Assigned task:
Please repeat exactly the lines from the one containing "How It Works" through the last line of the records below, leaving out any pictures.

Given entries:
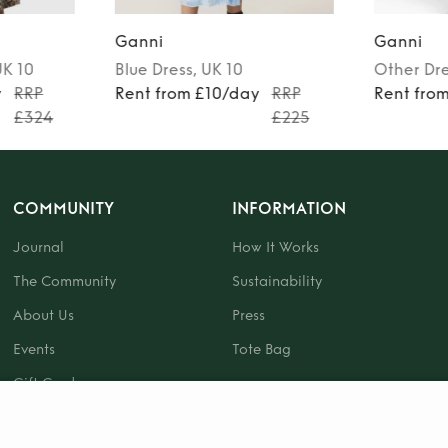
Ganni
Ganni
UK 10
Blue
Dress
, UK 10
Other
Dr
y
RRP
Rent from £10/day
RRP
Rent fro
£324
£225
COMMUNITY
INFORMATION
Journal
How It Works
The Community
Sustainability
About Us
Press
Events
Tote Bag
Gift Card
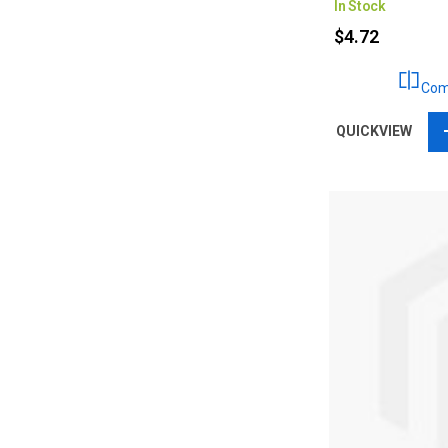
In Stock
$4.72
Com
QUICKVIEW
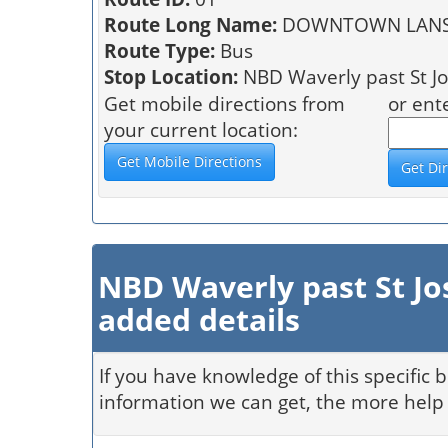
Route Long Name:
DOWNTOWN LANSI
Route Type:
Bus
Stop Location:
NBD Waverly past St Jo
Get mobile directions from
or ent
your current location:
NBD Waverly past St Jo
added details
If you have knowledge of this specific 
information we can get, the more help 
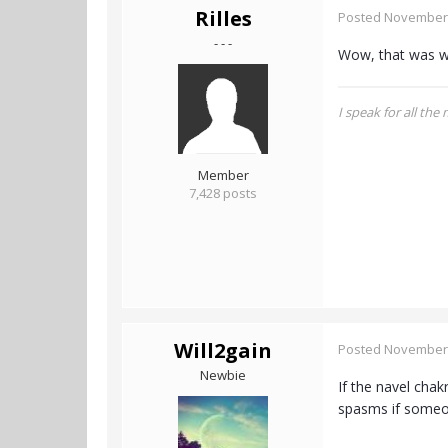
Rilles
Posted
November 
- - -
Wow, that was w
I speak for all the
Member
7,428 posts
Will2gain
Posted
November 
Newbie
If the navel cha
spasms if someone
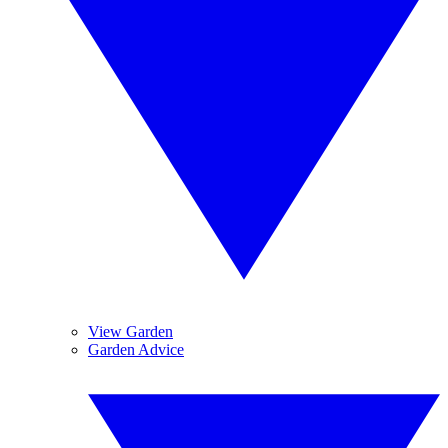
View Garden
Garden Advice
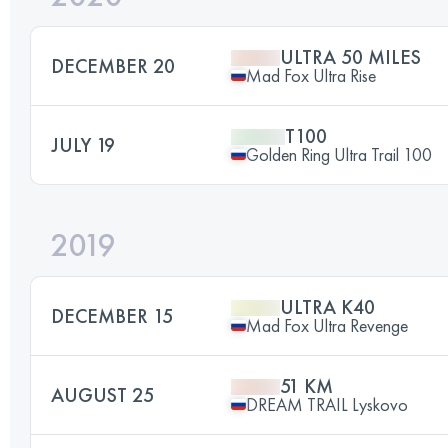
ULTRA 50 MILES
DECEMBER 20
Mad Fox Ultra Rise
T100
JULY 19
Golden Ring Ultra Trail 100
2019
ULTRA K40
DECEMBER 15
Mad Fox Ultra Revenge
51 KM
AUGUST 25
DREAM TRAIL Lyskovo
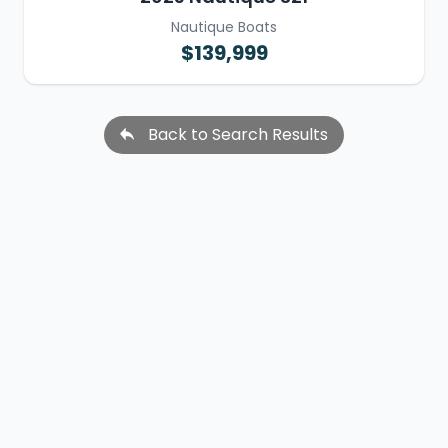
Nautique Boats
$139,999
Back to Search Results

Reply:
How It Works
The Community
Sustainability
About Us
Press
Events
Tote Bag
Gift Card
In Stock
$4.72
Com
QUICKVIEW
Route Long Name:
DOWNTOWN LANSI
Route Type:
Bus
Stop Location:
NBD Waverly past St Jo
Get mobile directions from
or ent
your current location:
NBD Waverly past St Jo
added details
If you have knowledge of this specific 
information we can get, the more help 
Rilles
Posted
November 
- - -
Wow, that was w
I speak for all the
Member
7,428 posts
Will2gain
Posted
November 
Newbie
If the navel cha
spasms if someone
View Garden
Garden Advice
ULTRA 50 MILES
DECEMBER 20
Mad Fox Ultra Rise
T100
JULY 19
Golden Ring Ultra Trail 100
2019
ULTRA K40
DECEMBER 15
Mad Fox Ultra Revenge
51 KM
AUGUST 25
DREAM TRAIL Lyskovo
Nautique Boats
$139,999
Back to Search Results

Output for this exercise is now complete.